**WORK ITEM**
Before answering, work out how many lines below contain the string "Encryption"; the reply is that number alone.

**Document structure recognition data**
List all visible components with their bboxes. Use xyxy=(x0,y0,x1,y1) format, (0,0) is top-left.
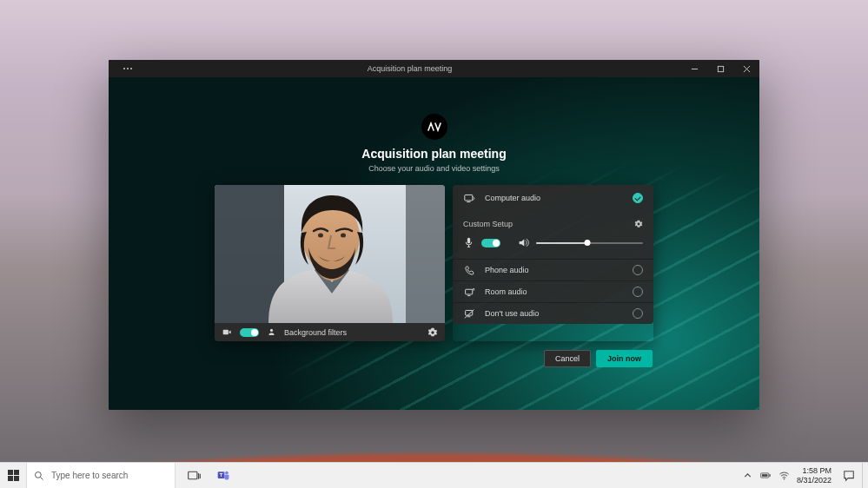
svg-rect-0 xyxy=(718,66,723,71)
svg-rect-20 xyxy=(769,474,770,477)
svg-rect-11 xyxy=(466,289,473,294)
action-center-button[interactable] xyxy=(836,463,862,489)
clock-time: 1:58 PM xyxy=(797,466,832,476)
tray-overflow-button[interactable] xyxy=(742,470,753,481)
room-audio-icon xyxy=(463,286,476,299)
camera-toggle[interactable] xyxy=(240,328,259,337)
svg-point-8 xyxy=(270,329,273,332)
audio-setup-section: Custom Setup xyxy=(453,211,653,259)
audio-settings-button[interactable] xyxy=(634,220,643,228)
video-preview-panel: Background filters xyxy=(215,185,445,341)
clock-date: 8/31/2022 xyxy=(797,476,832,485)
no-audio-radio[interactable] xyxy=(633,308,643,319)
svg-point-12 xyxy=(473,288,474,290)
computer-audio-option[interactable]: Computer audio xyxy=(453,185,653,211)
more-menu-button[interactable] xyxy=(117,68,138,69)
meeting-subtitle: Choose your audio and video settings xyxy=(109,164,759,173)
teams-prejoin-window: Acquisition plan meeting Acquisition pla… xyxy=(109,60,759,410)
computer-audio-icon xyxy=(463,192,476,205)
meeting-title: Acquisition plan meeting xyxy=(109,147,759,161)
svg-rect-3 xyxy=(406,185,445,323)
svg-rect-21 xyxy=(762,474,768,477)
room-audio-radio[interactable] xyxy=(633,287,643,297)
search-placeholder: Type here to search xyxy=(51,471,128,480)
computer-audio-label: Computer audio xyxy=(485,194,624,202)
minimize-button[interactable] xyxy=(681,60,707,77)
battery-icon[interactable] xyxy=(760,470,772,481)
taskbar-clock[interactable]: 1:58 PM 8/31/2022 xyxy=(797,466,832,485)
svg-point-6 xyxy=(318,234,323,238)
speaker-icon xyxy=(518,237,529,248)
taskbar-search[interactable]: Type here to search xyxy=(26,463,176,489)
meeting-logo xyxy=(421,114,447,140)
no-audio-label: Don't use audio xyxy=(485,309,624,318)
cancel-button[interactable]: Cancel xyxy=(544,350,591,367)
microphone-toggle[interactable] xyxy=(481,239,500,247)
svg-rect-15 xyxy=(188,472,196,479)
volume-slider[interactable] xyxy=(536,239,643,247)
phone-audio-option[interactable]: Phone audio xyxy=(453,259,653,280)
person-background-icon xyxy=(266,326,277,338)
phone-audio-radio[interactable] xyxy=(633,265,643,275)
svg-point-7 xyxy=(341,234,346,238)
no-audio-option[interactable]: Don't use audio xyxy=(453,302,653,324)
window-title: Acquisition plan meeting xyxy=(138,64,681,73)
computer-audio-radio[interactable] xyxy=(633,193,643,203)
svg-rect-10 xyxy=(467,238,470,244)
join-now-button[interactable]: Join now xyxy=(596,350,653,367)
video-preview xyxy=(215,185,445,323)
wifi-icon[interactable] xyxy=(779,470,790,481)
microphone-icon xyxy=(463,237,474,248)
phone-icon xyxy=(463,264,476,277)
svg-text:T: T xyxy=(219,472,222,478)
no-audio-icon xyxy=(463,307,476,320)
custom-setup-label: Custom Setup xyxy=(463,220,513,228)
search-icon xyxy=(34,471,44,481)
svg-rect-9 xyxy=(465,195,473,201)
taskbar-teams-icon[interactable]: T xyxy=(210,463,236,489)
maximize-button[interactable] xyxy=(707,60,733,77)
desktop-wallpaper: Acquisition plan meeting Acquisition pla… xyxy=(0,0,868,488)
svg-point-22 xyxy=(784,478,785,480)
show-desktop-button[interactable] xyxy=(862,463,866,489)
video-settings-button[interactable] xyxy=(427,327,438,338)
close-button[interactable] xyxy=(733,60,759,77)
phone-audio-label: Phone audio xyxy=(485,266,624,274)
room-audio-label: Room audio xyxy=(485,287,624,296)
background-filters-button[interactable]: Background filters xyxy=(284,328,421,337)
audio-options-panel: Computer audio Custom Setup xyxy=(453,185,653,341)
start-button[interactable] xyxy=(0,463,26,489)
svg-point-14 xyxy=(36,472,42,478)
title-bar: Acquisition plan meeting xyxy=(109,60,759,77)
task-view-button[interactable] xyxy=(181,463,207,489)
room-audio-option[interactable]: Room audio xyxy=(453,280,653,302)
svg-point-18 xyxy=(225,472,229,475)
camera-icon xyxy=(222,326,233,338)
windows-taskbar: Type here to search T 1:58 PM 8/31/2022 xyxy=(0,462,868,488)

* * *

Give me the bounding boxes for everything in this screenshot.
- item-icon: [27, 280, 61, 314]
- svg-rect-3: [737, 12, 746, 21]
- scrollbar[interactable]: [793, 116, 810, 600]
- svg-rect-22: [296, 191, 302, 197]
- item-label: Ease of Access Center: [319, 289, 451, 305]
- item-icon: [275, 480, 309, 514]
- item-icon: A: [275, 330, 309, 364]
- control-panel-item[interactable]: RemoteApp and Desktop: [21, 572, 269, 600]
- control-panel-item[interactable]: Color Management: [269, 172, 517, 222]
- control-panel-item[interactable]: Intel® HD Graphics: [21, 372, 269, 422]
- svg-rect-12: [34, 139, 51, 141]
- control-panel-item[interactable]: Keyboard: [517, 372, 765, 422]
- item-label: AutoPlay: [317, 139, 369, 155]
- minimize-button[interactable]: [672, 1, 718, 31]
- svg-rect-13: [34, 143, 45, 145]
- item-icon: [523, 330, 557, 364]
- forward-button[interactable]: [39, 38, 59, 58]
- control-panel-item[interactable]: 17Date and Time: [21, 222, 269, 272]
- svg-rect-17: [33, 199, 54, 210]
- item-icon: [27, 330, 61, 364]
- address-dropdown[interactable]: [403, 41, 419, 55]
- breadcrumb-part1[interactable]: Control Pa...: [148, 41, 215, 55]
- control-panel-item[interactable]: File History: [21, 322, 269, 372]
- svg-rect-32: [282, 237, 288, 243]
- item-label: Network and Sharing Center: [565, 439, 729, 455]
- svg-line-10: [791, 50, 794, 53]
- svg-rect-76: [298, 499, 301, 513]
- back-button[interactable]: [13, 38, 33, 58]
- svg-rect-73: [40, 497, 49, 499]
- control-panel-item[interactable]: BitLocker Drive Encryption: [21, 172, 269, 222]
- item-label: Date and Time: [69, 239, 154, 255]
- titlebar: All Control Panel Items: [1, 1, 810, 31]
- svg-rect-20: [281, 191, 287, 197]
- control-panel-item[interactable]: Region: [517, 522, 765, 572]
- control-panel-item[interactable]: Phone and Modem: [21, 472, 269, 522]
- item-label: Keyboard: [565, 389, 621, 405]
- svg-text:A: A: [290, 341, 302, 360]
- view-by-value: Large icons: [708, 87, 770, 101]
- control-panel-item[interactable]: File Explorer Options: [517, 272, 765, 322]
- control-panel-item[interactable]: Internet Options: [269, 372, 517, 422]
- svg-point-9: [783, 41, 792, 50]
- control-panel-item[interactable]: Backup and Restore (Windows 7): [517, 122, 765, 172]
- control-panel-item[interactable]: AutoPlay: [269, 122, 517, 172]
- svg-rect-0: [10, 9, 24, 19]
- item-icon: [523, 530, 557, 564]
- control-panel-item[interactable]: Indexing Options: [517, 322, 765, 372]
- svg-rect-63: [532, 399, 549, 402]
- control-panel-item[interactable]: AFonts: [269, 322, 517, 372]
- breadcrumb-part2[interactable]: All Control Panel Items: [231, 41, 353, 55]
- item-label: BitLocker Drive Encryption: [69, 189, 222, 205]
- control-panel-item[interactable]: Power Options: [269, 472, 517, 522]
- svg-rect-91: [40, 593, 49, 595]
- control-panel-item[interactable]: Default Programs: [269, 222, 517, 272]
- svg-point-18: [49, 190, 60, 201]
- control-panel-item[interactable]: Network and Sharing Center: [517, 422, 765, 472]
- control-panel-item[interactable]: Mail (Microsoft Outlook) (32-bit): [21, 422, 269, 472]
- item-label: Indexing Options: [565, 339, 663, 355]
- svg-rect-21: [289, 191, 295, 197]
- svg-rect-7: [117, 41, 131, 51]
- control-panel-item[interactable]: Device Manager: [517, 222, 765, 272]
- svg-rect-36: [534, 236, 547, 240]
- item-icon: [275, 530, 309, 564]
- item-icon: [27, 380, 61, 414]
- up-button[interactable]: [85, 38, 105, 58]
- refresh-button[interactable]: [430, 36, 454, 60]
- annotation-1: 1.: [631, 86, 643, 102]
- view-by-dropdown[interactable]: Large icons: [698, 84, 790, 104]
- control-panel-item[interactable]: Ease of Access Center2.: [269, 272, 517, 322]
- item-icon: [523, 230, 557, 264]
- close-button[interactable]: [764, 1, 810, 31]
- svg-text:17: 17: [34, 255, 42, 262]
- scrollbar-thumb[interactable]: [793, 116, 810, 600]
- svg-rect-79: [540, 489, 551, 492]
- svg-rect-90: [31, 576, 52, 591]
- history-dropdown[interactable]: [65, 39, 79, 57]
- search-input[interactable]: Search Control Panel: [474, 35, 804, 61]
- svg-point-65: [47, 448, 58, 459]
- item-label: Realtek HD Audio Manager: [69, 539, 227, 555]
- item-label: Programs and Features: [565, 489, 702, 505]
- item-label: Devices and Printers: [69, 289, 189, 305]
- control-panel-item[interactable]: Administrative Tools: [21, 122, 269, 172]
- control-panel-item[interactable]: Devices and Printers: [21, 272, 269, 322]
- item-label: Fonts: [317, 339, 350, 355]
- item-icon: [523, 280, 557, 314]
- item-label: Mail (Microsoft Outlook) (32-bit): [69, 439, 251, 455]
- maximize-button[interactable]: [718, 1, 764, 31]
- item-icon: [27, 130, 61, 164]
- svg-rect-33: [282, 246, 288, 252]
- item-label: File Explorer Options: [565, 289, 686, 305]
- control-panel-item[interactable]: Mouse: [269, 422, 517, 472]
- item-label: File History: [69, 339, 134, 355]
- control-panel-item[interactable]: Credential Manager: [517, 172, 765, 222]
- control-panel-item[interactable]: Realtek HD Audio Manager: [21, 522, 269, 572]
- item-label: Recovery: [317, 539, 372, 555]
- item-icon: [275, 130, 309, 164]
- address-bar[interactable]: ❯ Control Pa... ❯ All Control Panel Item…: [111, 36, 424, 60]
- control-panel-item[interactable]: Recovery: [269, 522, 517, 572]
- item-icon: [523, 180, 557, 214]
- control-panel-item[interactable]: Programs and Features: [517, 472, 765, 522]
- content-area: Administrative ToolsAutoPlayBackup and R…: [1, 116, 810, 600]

==

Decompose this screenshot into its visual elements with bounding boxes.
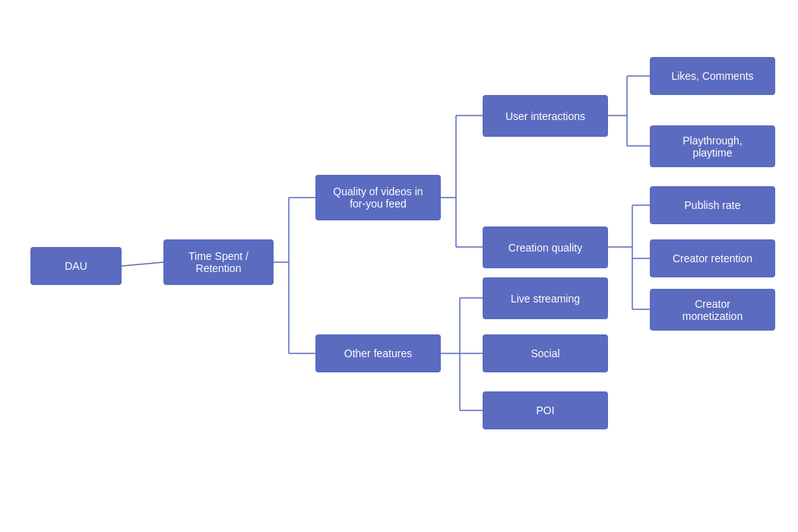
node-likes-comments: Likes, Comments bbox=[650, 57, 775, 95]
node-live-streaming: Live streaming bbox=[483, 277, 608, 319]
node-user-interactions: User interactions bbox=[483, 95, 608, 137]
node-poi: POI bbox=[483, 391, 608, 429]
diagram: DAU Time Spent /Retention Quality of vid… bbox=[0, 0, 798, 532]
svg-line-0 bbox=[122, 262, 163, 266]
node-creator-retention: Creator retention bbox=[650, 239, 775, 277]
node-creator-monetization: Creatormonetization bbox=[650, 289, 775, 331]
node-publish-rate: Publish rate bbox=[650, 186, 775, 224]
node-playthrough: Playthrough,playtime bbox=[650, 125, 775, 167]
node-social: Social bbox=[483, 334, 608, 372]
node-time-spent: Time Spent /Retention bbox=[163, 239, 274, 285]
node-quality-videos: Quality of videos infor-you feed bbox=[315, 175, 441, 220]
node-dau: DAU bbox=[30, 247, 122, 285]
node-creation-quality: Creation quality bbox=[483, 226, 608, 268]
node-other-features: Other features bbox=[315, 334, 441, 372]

**RESULT BELOW**
2